چکیده:
The current popularity of second/foreign language oral performance assessment has
led to a growing interest in tasks as a tool for assessing language learners’ oral
abilities. However, most oral assessment studies so far have investigated tasks
separately; therefore, any possible relationship among them has remained
unexplored. Twenty English as a foreign language (EFL) teachers rated the oral
performances produced by 200 EFL learners before and after a rater training
program using description, narration, summarizing, role-play, and exposition tasks.
The findings demonstrated the usefulness of multifaceted Rasch measurement
(MFRM) in detecting rater effects and demonstrating the consistency and variability
in rater behavior aiming to evaluate the quality of rating. The outcomes indicated
that test difficulty identification is complex, difficult, and at the same time
multidimensional. On the other hand, test takers’ ability is a more determining factor
in their score variation than other intervening variables. The outcomes displayed no
relationship between task difficulty and raters’ interrater reliability measures. The
findings suggest that tasks have various effects on oral performance assessment tests
and most importantly, performance conditions in estimating the oral ability of test
takers. Since various groups of raters have biases to different tasks in use, the
findings indicated that training programs can reduce raters’ biases and increase their
consistency measures. The findings imply that decision makers had better not be
concerned about raters’ expertise in oral assessment, whereas they should establish
better rater training programs for raters to increase assessment reliability.
خلاصه ماشینی:
The Speaking Test The elicitation of test takers’ oral proficiency was done through the use of five different tasks including description, narration, summarizing, {مراجعه شود به فایل جدول الحاقی} role-play, and exposition tasks.
The outcome displayed a significant mean difference among all pairs of tasks with respect to their scorings of test takers’ oral performance ability at the pre-training phase except for narration-role play (p=0.
The outcome of the table displays that there is significant mean difference among all pairs of tasks with respect to their scorings of test takers oral performance ability at the post-training phase except for the following pairs: description-summarizing (p = 0.

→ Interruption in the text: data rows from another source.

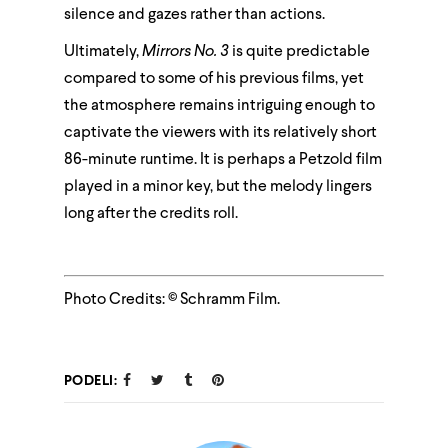
silence and gazes rather than actions.
Ultimately,
Mirrors No. 3
is quite predictable
compared to some of his previous films, yet
the atmosphere remains intriguing enough to
captivate the viewers with its relatively short
86-minute runtime. It is perhaps a Petzold film
played in a minor key, but the melody lingers
long after the credits roll.
Photo Credits: © Schramm Film.
PODELI:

52, p Similar to the pre-training phase, in order to make sure whether there is a significant difference between NEW and OLD raters with regard to rating difficulty of each particular task, an independent t-test was run.
The outcome of the first and second research questions dealing with raters’ biases to the tasks of various levels of difficulty indicated significant differences between NEW and OLD raters in their biases to the oral tasks at the pre-training phase.
Nevertheless, unlike the pre-training phase, data analysis showed no significant difference between NEW and OLD raters’ biases in scoring tasks with respect to various difficulty measures.
The high amount of obtained 50 Journal of Modern Research in English Language Studies 5(4),27-53 (2018) residual, as compared to the effect of raters and tasks, demonstrates that test takers ability acts as a more significant role in test takers oral ability rather than other involving factors.